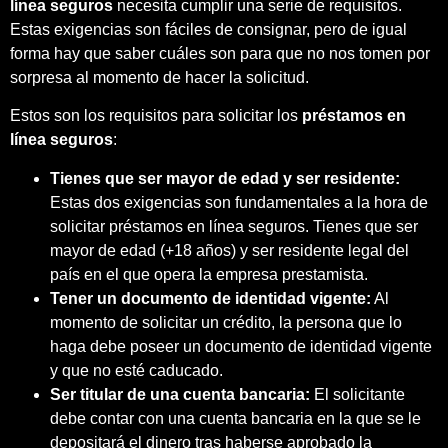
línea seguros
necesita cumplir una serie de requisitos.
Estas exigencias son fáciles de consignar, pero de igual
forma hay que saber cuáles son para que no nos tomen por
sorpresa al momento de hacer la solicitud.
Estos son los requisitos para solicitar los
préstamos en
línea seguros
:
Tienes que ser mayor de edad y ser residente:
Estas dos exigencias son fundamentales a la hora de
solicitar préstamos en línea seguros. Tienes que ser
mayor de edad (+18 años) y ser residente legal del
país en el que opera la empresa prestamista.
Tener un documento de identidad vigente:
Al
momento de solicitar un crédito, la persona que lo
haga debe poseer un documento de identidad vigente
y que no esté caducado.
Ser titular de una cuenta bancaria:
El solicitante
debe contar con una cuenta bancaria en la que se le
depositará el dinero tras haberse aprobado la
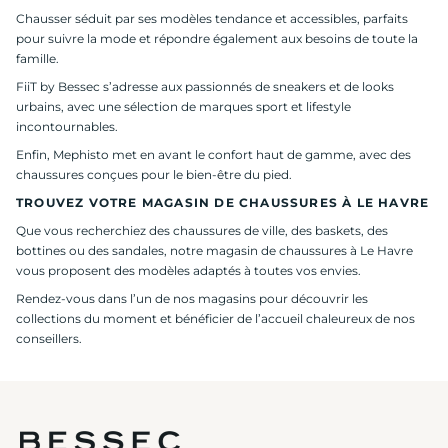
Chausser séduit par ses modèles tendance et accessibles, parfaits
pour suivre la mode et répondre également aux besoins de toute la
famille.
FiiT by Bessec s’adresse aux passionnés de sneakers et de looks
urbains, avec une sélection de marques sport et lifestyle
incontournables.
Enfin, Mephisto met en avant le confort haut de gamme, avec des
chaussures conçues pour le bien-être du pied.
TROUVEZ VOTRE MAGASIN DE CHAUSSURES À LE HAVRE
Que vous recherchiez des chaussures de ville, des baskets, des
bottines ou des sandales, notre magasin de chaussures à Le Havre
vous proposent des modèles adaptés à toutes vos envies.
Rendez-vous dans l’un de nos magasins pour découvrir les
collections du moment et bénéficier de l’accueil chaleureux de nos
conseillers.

——————————

__What the exercise asks__.
What you print must match the entries exactly, except that no pictures appear.

__Solution to this problem__.
línea seguros
necesita cumplir una serie de requisitos.
Estas exigencias son fáciles de consignar, pero de igual
forma hay que saber cuáles son para que no nos tomen por
sorpresa al momento de hacer la solicitud.
Estos son los requisitos para solicitar los
préstamos en
línea seguros
:
Tienes que ser mayor de edad y ser residente:
Estas dos exigencias son fundamentales a la hora de
solicitar préstamos en línea seguros. Tienes que ser
mayor de edad (+18 años) y ser residente legal del
país en el que opera la empresa prestamista.
Tener un documento de identidad vigente:
Al
momento de solicitar un crédito, la persona que lo
haga debe poseer un documento de identidad vigente
y que no esté caducado.
Ser titular de una cuenta bancaria:
El solicitante
debe contar con una cuenta bancaria en la que se le
depositará el dinero tras haberse aprobado la
Chausser séduit par ses modèles tendance et accessibles, parfaits
pour suivre la mode et répondre également aux besoins de toute la
famille.
FiiT by Bessec s’adresse aux passionnés de sneakers et de looks
urbains, avec une sélection de marques sport et lifestyle
incontournables.
Enfin, Mephisto met en avant le confort haut de gamme, avec des
chaussures conçues pour le bien-être du pied.
TROUVEZ VOTRE MAGASIN DE CHAUSSURES À LE HAVRE
Que vous recherchiez des chaussures de ville, des baskets, des
bottines ou des sandales, notre magasin de chaussures à Le Havre
vous proposent des modèles adaptés à toutes vos envies.
Rendez-vous dans l’un de nos magasins pour découvrir les
collections du moment et bénéficier de l’accueil chaleureux de nos
conseillers.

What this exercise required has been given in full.